Si l'on résume en une seule phrase l'évolution des habitudes de consommation, un élément se dégage -et il est très important- pour la gastronomie et l'épicerie fine : le plaisir. Celui-ci reste au coeur de l'acte alimentaire, selon les trois experts. Les tendances de fond repérées par les SIAL Insights ? Le besoin d'une alimentation si possible non transformée, naturelle et donc qui fait du bien. 7 consommateurs sur 10 sont ainsi à la recherche de produits sains, sans additifs. L’attention aux ingrédients et à la composition demeure forte, avec des attentes de simplicité et de naturalité.
Si on mange mieux pour aller mieux, mais 7 consommateurs sur 10 considèrent toujours que l’alimentation peut représenter un risque pour la santé.
2/3 des personnes indiquent également que leurs choix alimentaires reflètent aussi le monde dans lequel ils souhaitent vivre. La dimension éthique devient ainsi essentielle dans la sélection des produits. Bien choisir son alimentation est ainsi perçu comme un choix sociétal. Cela inclut aussi un état d’esprit favorable à une alimentation « raisonnable », à la fois en termes de bénéfice santé et d’impact environnemental.

Le plaisir, y compris coupable !
Cette prise de conscience ne se fait heureusement pas au détriment du plaisir. Bien au contraire, l’alimentation est source de réconfort dans cette période difficile, de crise économique et politique latente.
Se faire plaisir en mangeant est même devenu un peu plus nécessaire. Selon SIAL Insights, 3 à 5 consommateurs sur 10 en Europe et jusqu’à 6-7 sur 10 en Asie ont déclaré s’être davantage fait plaisir pendant et depuis la pandémie avec des produits gourmands et réconfortants – peut-être un peu trop gras, sucrés ou salés…
Les prix, facteurs déstabilisants
Le prix devient cependant un frein majeur à la consommation des bons produits -notamment avec les fortes tendances inflationnistes des derniers mois. 14% des personnes interrogées indiquent n'être pas prêts à payer plus. Ce qui représente une hausse de deux points par rapport à l'avant pandémie.
L'impact prix est d'ailleurs visible sur l'alimentation bio. Si elle avait suscité un certain engouement en 2020, elle perd désormais de sa popularité, notamment en France et en Espagne. A la question «Dès que j'en ai l'occasion, je consomme des produits alimentaires issus de l'agriculture biologique», le pourcentage des consommateurs ayant répondu positivement est passé de 61% à 57% dans le monde.

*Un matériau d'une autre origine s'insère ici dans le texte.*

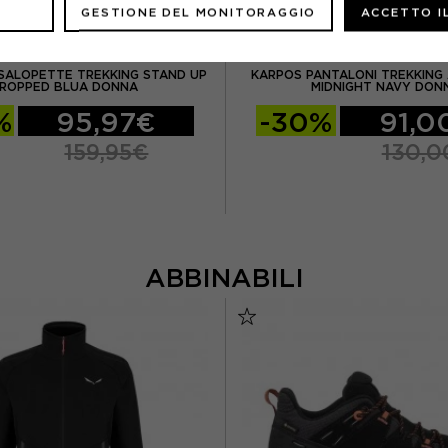
GESTIONE DEL MONITORAGGIO
ACCETTO I
PATAGONIA
KARPOS
SALOPETTE TREKKING STAND UP
KARPOS PANTALONI TREKKING
ROPPED BLUA DONNA
MIDNIGHT NAVY DON
%
95,97€
-30%
91,0
159,95€
130,0
ABBINABILI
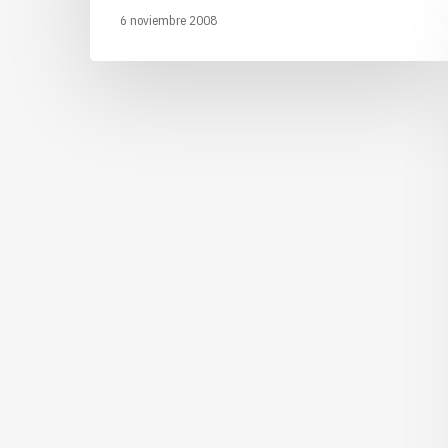
6 noviembre 2008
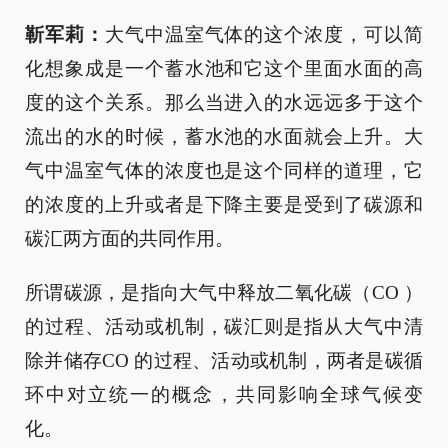
靳军莉：
大气中温室气体的这个浓度，可以简
化想象成是一个蓄水池和它这个里面水面的高
度的这个关系。那么当进入的水远远多于这个
流出的水的时候，蓄水池的水面就会上升。大
气中温室气体的浓度也是这个同样的道理，它
的浓度的上升或者是下降主要是受到了碳源和
碳汇两方面的共同作用。
所谓碳源，是指向大气中释放二氧化碳（CO ）
的过程、活动或机制，碳汇则是指从大气中清
除并储存CO 的过程、活动或机制，两者是碳循
环中对立统一的概念，共同影响全球气候变
化。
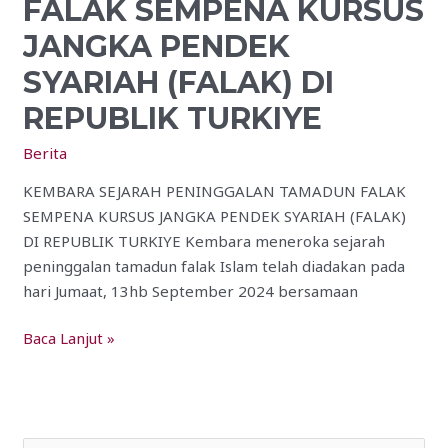
FALAK SEMPENA KURSUS
TAMADUN
FALAK
JANGKA PENDEK
SEMPENA
SYARIAH (FALAK) DI
KURSUS
JANGKA
REPUBLIK TURKIYE
PENDEK
Berita
SYARIAH
(FALAK)
KEMBARA SEJARAH PENINGGALAN TAMADUN FALAK
DI
SEMPENA KURSUS JANGKA PENDEK SYARIAH (FALAK)
REPUBLIK
DI REPUBLIK TURKIYE Kembara meneroka sejarah
TURKIYE
peninggalan tamadun falak Islam telah diadakan pada
hari Jumaat, 13hb September 2024 bersamaan
Baca Lanjut »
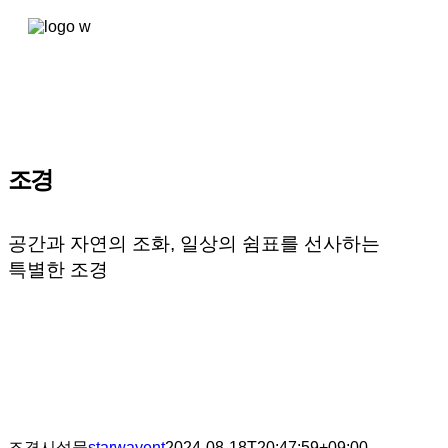
콘텐츠로
건너뛰기
조경
공간과 자연의 조화, 일상의 쉼표를 선사하는
특별한 조경
조경시설물
starwayent
2024-08-18T20:47:59+09:00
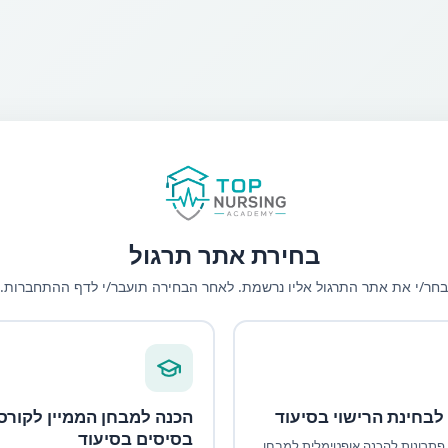
בחירת אתר תרגול
בחר/י את אתר התרגול אליו נרשמת. לאחר הבחירה תועבר/י לדף ההתחברות.
 לבחינת הרישוי בסיעוד
הכנה למבחן הממיין לקורס
בסיסים בסיעוד
פתרונות להכנה אופטימלית למבחן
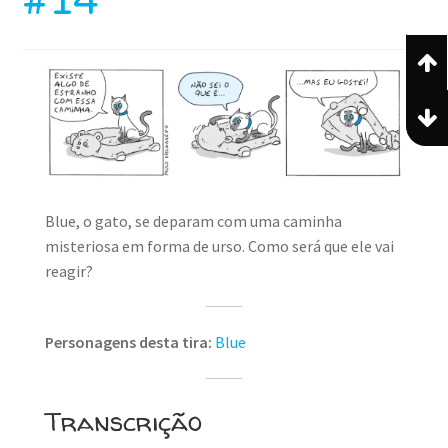
#14
Blue, o gato, se deparam com uma caminha
misteriosa em forma de urso. Como será que ele vai
reagir?
Personagens desta tira:
Blue
Transcrição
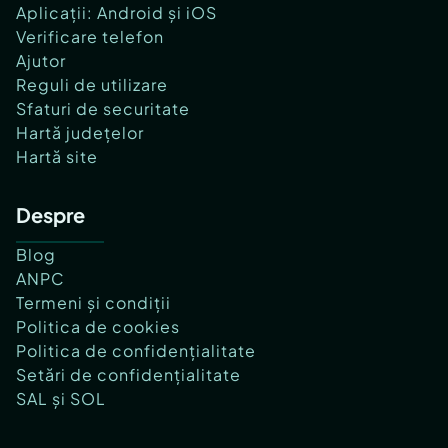
Aplicații: Android și iOS
Verificare telefon
Ajutor
Reguli de utilizare
Sfaturi de securitate
Hartă județelor
Hartă site
Despre
Blog
ANPC
Termeni și condiții
Politica de cookies
Politica de confidențialitate
Setări de confidențialitate
SAL și SOL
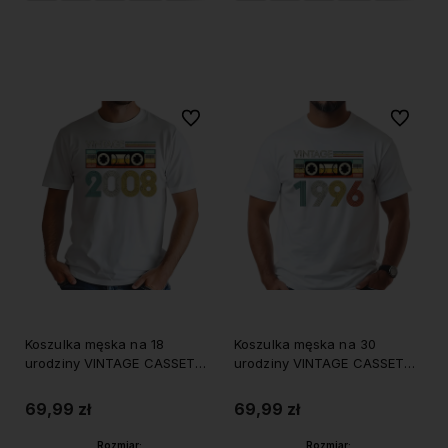
Do koszyka
Do koszyka
Do ulubionych
Do ulubi
Koszulka męska na 18
Koszulka męska na 30
urodziny VINTAGE CASSETTE
urodziny VINTAGE CASSETTE
2008
1996
69,99 zł
69,99 zł
Rozmiar:
Rozmiar:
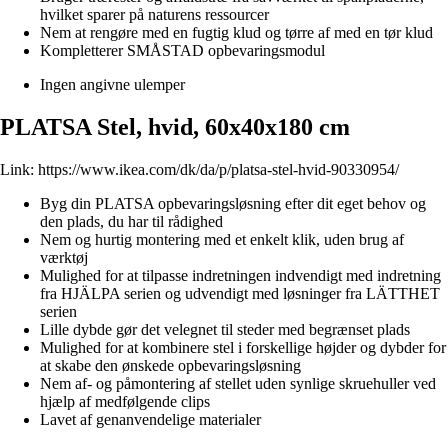
hvilket sparer på naturens ressourcer
Nem at rengøre med en fugtig klud og tørre af med en tør klud
Kompletterer SMÅSTAD opbevaringsmodul
Ingen angivne ulemper
PLATSA Stel, hvid, 60x40x180 cm
Link:
https://www.ikea.com/dk/da/p/platsa-stel-hvid-90330954/
Byg din PLATSA opbevaringsløsning efter dit eget behov og
den plads, du har til rådighed
Nem og hurtig montering med et enkelt klik, uden brug af
værktøj
Mulighed for at tilpasse indretningen indvendigt med indretning
fra HJÄLPA serien og udvendigt med løsninger fra LÄTTHET
serien
Lille dybde gør det velegnet til steder med begrænset plads
Mulighed for at kombinere stel i forskellige højder og dybder for
at skabe den ønskede opbevaringsløsning
Nem af- og påmontering af stellet uden synlige skruehuller ved
hjælp af medfølgende clips
Lavet af genanvendelige materialer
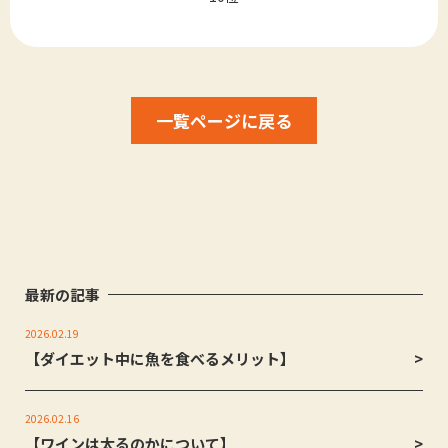
一覧ページに戻る
最新の記事
2026.02.19
【ダイエット中に魚を食べるメリット】
2026.02.16
【ワインは太るのかについて】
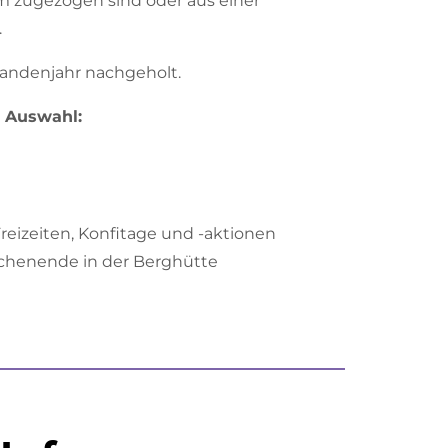
rzem zugezogen sind oder aus einer
.
rmandenjahr nachgeholt.
r Auswahl:
reizeiten, Konfitage und -aktionen
Wochenende in der Berghütte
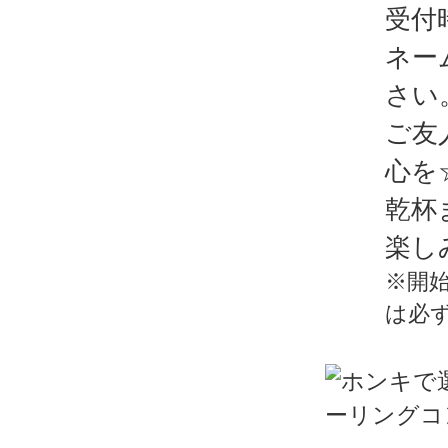
受付
ネー
さい
ご友
心を
乾杯
楽し
※開
は必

Enfin, une autre tendance rassurera le secteur de l'épicerie fine. Les consommateurs plébiscitent la cuisine à la maison : 56% d'entre eux avouent être retournés aux fourneaux et redécouvrir les joies et bienfaits du « faire maison ». La possibilité d’une optimisation budgétaire par le fait de cuisiner à la maison est certainement une motivation qui devrait influencer les habitudes de consommation dans les prochains mois. Des tendances qui devraient se confirmer sur la prochaine édition de Gourmet Selection.